Receptividade, apreciação e gratidão podem ser suas principais características. E, crucialmente, essa mentalidade não
precisa esperar que uma jornada distante seja implantada.
Uma caminhada é o menor tipo de jornada que podemos empreender. Está em relação a um feriado típico como uma árvore de
bonsai a uma floresta. Mas mesmo que seja apenas um interlúdio de oito minutos ao redor do quarteirão ou alguns
momentos em um parque próximo, uma caminhada já é uma jornada na qual muitos dos grandes temas da viagem estão
presentes.
Poderíamos, nessa caminhada, avistar uma flor. É extremamente raro propriamente se deliciar com flores quando se pode,
a qualquer momento, decolar para outro continente. Há tantas coisas maiores e maiores que se preocupar do que essas
pequenas manifestações da natureza frágeis e delicadamente esculpidas. No entanto, é raro ficar totalmente indiferente
às flores quando o mundo se estreitou drasticamente e há tristeza global no ar. As flores não parecem mais uma
distração mesquinha de um destino poderoso, não mais um insulto à ambição, mas um prazer genuíno em meio a uma
ladainha de problemas, um convite a abraçar ansiedades, um pequeno local de descanso para a esperança em um mar de
dificuldades.
Ou podemos, em uma caminhada local, avistar um pequeno animal: um pato ou um porco-espinho. Sua vida continua
totalmente alheia à nossa. É inteiramente dedicado a seus próprios propósitos. Os hábitos de sua espécie não mudam há
séculos. Podemos estar olhando atentamente para ele, mas não sente a menor curiosidade sobre quem somos; do seu ponto
de vista, somos absorvidos pelo imenso vazio de coisas desconhecidas e incompreensíveis. Um pato pega um pedaço de pão
com tanto prazer de um criminoso quanto de um juiz de primeira instância; de um bilionário como de um criminoso
falido; nossa individualidade está suspensa e, em certos dias, isso pode ser um enorme alívio.
Em nossa caminhada pelo quarteirão, temas com os quais perdemos contato - infância, um sonho estranho que tivemos
recentemente, um amigo que não vimos há anos, uma grande tarefa que sempre dissemos a nós mesmos que empreenderíamos -
flutuam em atenção. Em termos físicos, dificilmente vamos percorrer qualquer distância, mas estamos atravessando acres
de território mental. Pouco tempo depois, voltamos a casa. Ninguém sentiu a nossa falta, ou talvez até tenha notado
que estivemos fora. No entanto, somos sutilmente diferentes: uma versão um pouco mais completa, mais visionária,
corajosa e imaginativa da pessoa que sabíamos ser antes de sairmos sabiamente em uma jornada modesta.
Um dia recuperaremos nossas liberdades.

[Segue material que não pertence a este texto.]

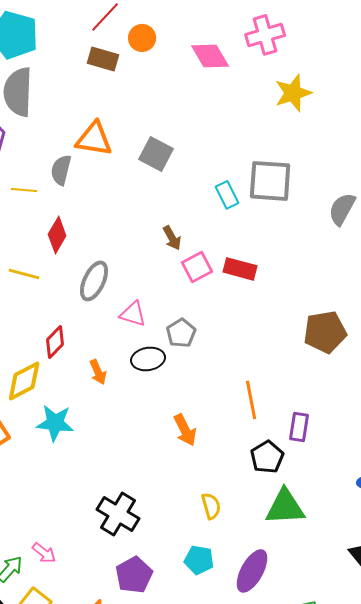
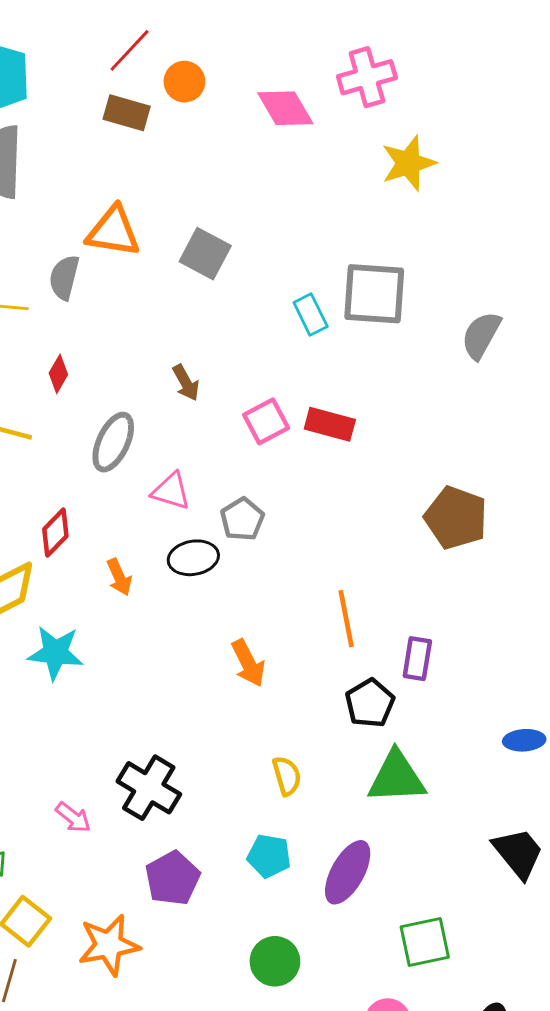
red diamond: (57, 235) -> (58, 374), size x0.7
brown arrow: (172, 238) -> (186, 383), moved
brown pentagon: (325, 332) -> (456, 518), turned 30
pink arrow: (44, 553) -> (73, 817), moved

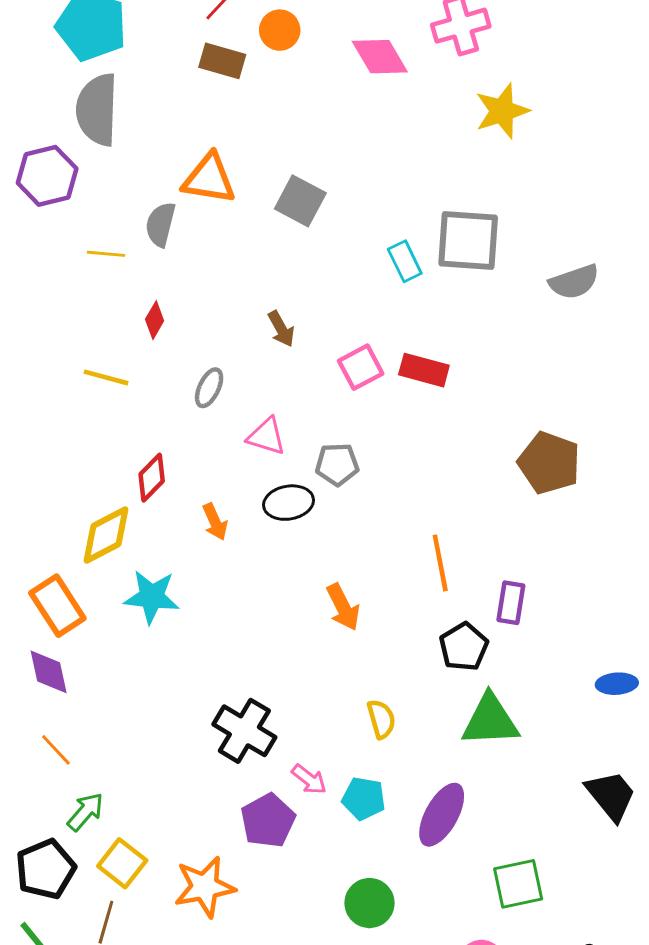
gray semicircle: (481, 335) -> (574, 282), turned -138
gray ellipse: (113, 442) -> (209, 388), size x0.7
gray pentagon: (242, 519) -> (337, 464), turned 30
pink arrow: (73, 817) -> (309, 779), moved

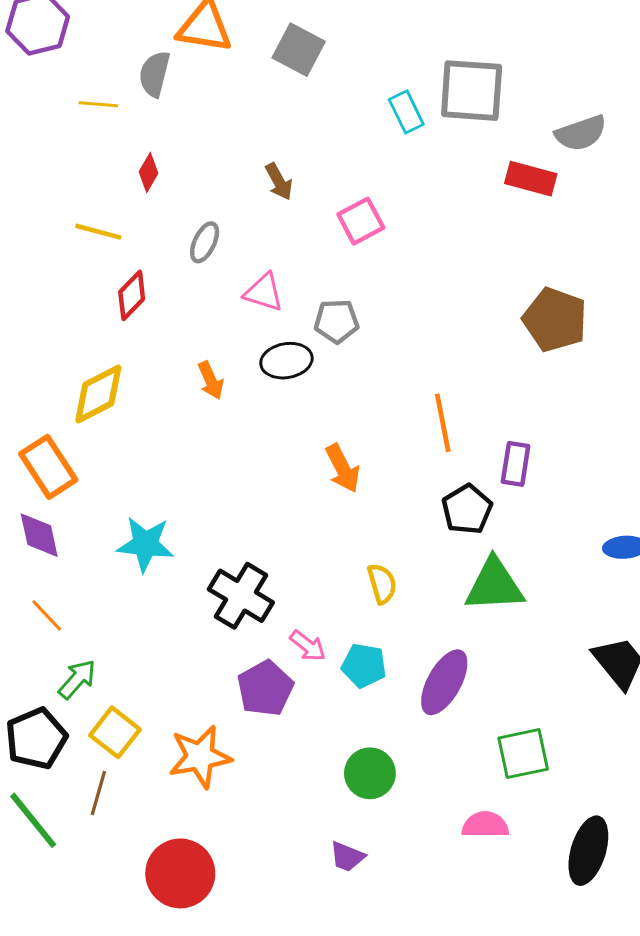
red rectangle: (424, 370) -> (531, 179), moved
red diamond: (152, 478) -> (132, 295), moved
cyan star: (152, 597) -> (145, 544), moved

O mundo será nosso para vagar mais uma vez. Porém, durante períodos de
confinamento, além dos inconvenientes óbvios, podemos apreciar um pouco do que nos é concedido quando perdemos nossas
liberdades costumeiras. Não pode ser coincidência que muitos dos maiores pensadores do mundo tenham passado uma
quantidade incomum de tempo sozinhos em seus quartos. O silêncio nos dá a oportunidade de apreciar grande parte do que
geralmente vemos sem nunca perceber adequadamente; e entender o que sentimos, mas ainda não processamos adequadamente.
Não fomos apenas trancados; também nos foi concedido o privilégio de poder viajar por uma variedade de continentes
internos desconhecidos, às vezes assustadores, mas essencialmente maravilhosos.